There’s Zero Way to Make “Cursor 2× / 3×” a Sensible Feature (Because It Overfits by Design)

TLDR this feature makes the AI outrun the human engineer, 100% of the time, if the human is competent whatsoever and actually cared about engineering at all.

When I was a complete noob, I genuinely thought there must be a clean, engineering-y way to turn “AI coding” into a single number. Like: plug the agent into a repo, press go, get a reinforcement-learning score, and boom—2× faster developer. That was the mental model.

Then I built DeepSeeker, an AI-powered CLI coding agent with tool use (read/write/edit/grep/bash) and human-in-the-loop guardrails, and I learned the hard way what “scoring” actually means in practice.

DeepSeeker (the project) literally advertises the obvious truth: it’s a code assistance and automation agent with multi-provider support and explicit “HITL guardrails,” because without guardrails, tool-using agents will happily do unsafe or dumb things at machine speed.

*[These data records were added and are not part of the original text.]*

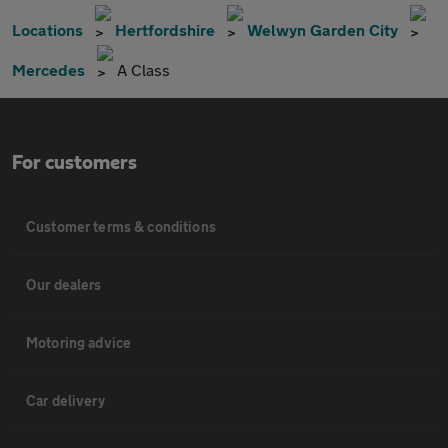
Locations
Hertfordshire
Welwyn Garden City
Mercedes
A Class
For customers
Customer terms & conditions
Our dealers
Motoring advice
Car delivery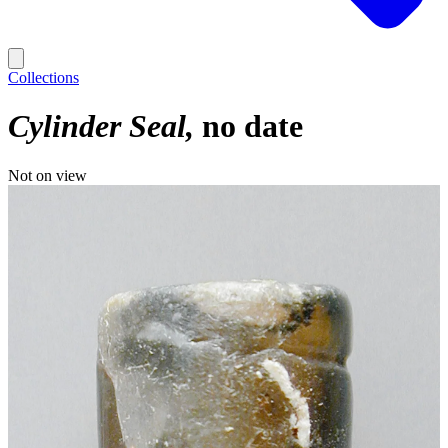
Collections
Cylinder Seal
no date
Not on view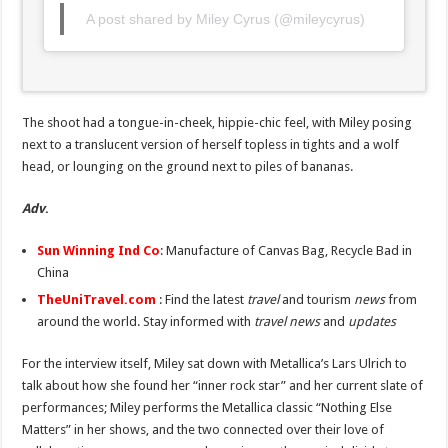
A post shared by Miley Cyrus (@mileycyrus)
The shoot had a tongue-in-cheek, hippie-chic feel, with Miley posing
next to a translucent version of herself topless in tights and a wolf
head, or lounging on the ground next to piles of bananas.
Adv
.
Sun Winning Ind Co
: Manufacture of Canvas Bag, Recycle Bad in
China
TheUniTravel.com
: Find the latest
travel
and tourism
news
from
around the world. Stay informed with
travel news
and
updates
For the interview itself, Miley sat down with Metallica’s Lars Ulrich to
talk about how she found her “inner rock star” and her current slate of
performances; Miley performs the Metallica classic “Nothing Else
Matters” in her shows, and the two connected over their love of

That experience is exactly why I’m confident saying:

There’s absolutely zero way to make “Cursor 2× / 3×” a sensible feature.

It overly relies on AI—and once you try to productize it, it overfits by definition.

“2×” of what, exactly?

People talk about “2× faster coding” like software is a typing contest.

But real software work is:

  • understanding requirements and constraints

  • navigating the repo’s architecture

  • integrating with existing systems

  • debugging non-local failures

  • running tests/CI, dealing with environments

  • minimizing risk, regressions, and security issues

So when a product promises “2×,” I have one question:

2× faster at which part—drafting, verifying, shipping, or not breaking prod?

If the metric is “how fast the agent produces a patch,” congratulations: you built a fast patch generator. That’s not productivity. That’s just more diffs.

The moment you measure it, the AI learns to game it

A “2×” feature needs a scoring rule. And scoring rules are proxies. And proxies are rewards. And rewards get hacked.

  • If you reward “time to first patch,” it spams patches.

  • If you reward “tests pass,” it overfits to the tests.

  • If you reward “minimal interactions,” it makes bigger, riskier edits.

  • If you reward “tasks closed,” it redefines “done” as “looks plausible.”

This isn’t an edge case. This is the default outcome of optimizing a proxy.

Overfitting isn’t a bug here — it’s the mechanism

The AI is extremely good at fitting local patterns:

  • imitate repo style

  • mirror nearby files

  • follow the most recent examples

  • generate convincing explanations

That “looks correct” feeling is exactly what makes the metric seductive—and exactly what makes it dangerous.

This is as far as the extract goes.